Our findings question the validity of using NIS and other administrative databases for health services and outcomes research that rely on certain diagnostic procedures. Unfortunately, the NIS does not provide granular data that can control for differences in diagnostic procedure use, which can lead to surveillance bias. Researchers and policy makers must understand and acknowledge the limitations inherent in these databases, when used for pay-for-performance initiatives and hospital benchmarking.
卫生服务研究通常依赖于现成的数据,这些数据最初是为管理目的而收集的,用于公共报告和按绩效付费计划。我们检查了在用于公共报告和按绩效付费计划的急性心肌梗死(AMI)、深静脉血栓形成(DVT)和肺栓塞(PE)诊断程序的报告不足的发生率。

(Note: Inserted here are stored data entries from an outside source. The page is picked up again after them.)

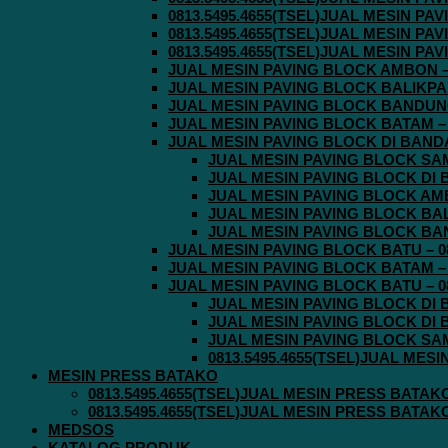
0813.5495.4655(TSEL)JUAL MESIN P
0813.5495.4655(TSEL)JUAL MESIN P
0813.5495.4655(TSEL)JUAL MESIN P
JUAL MESIN PAVING BLOCK AMBON – 0
JUAL MESIN PAVING BLOCK BALIKPAPA
JUAL MESIN PAVING BLOCK BANDUNG 
JUAL MESIN PAVING BLOCK BATAM – 0
JUAL MESIN PAVING BLOCK DI BANDA 
JUAL MESIN PAVING BLOCK SAMA
JUAL MESIN PAVING BLOCK DI B
JUAL MESIN PAVING BLOCK AMBO
JUAL MESIN PAVING BLOCK BALI
JUAL MESIN PAVING BLOCK BAND
JUAL MESIN PAVING BLOCK BATU – 08
JUAL MESIN PAVING BLOCK BATAM – 0
JUAL MESIN PAVING BLOCK BATU – 08
JUAL MESIN PAVING BLOCK DI B
JUAL MESIN PAVING BLOCK DI B
JUAL MESIN PAVING BLOCK SAMA
0813.5495.4655(TSEL)JUAL MES
MESIN PRESS BATAKO
0813.5495.4655(TSEL)JUAL MESIN PRESS BATAK
0813.5495.4655(TSEL)JUAL MESIN PRESS BATAK
MEDSOS
KATALOG PRODUK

我们在 2012 年至 2016 年期间通过国家住院患者样本(NIS)数据库回顾性地确定了 AMI、DVT 和 PE 的程序。从 2012 年 1 月 1 日至 2015 年 9 月 30 日,NIS 使用国际疾病分类,第九修订版(ICD-9)编码方案。从 2015 年 10 月 1 日至 2016 年 12 月 31 日,NIS 使用了国际疾病分类,第十版(ICD-10)编码方案。我们根据 ICD 代码定义(ICD-9 或 ICD-10)对数据进行分组,以反映这些代码更改,并防止任何混杂或分类错误。此外,我们使用调查权重来检查 DVT 的静脉双功超声扫描、AMI 的心电图(ECG)以及 PE 的胸部计算机断层扫描(CT)扫描、肺动脉造影、超声心动图和核医学通气/灌注(V/Q)扫描的利用情况。
在 ICD-9 期间,根据主要诊断,只有 0.26%(n=5930)的报告 AMI 患者有心电图。只有 2.13%(n=7455)的报告 DVT 患者有外周血管超声扫描。对于 PE 诊断的患者,1.92%(n=12885)进行了肺动脉造影,3.92%(n=26325)进行了 CT 扫描,5.31%(n=35645)进行了心脏超声扫描,0.45%(n=3025)进行了扫描。在 ICD-10 期间,根据主要诊断,报告的 AMI 事件中有 0.04%(n=345)有心电图,报告的 DVT 事件中有 0.91%(n=920)有外周血管超声扫描。对于 PE 诊断的患者,2.08%(n=4805)进行了肺动脉造影,0.63%(n=1460)进行了 CT 扫描,1.68%(n=3890)进行了心脏超声扫描,0.06%(n=140)进行了扫描。对于任何 AMI、DVT 或 PE 的诊断,观察到的诊断程序的比例都很小。
我们的研究结果对使用 NIS 和其他依赖某些诊断程序的卫生服务和结果研究的行政数据库的有效性提出了质疑。不幸的是,NIS 没有提供可用于控制诊断程序使用差异的细粒度数据,这可能导致监测偏倚。研究人员和政策制定者在使用按绩效付费计划和医院基准测试时,必须了解并承认这些数据库固有的局限性。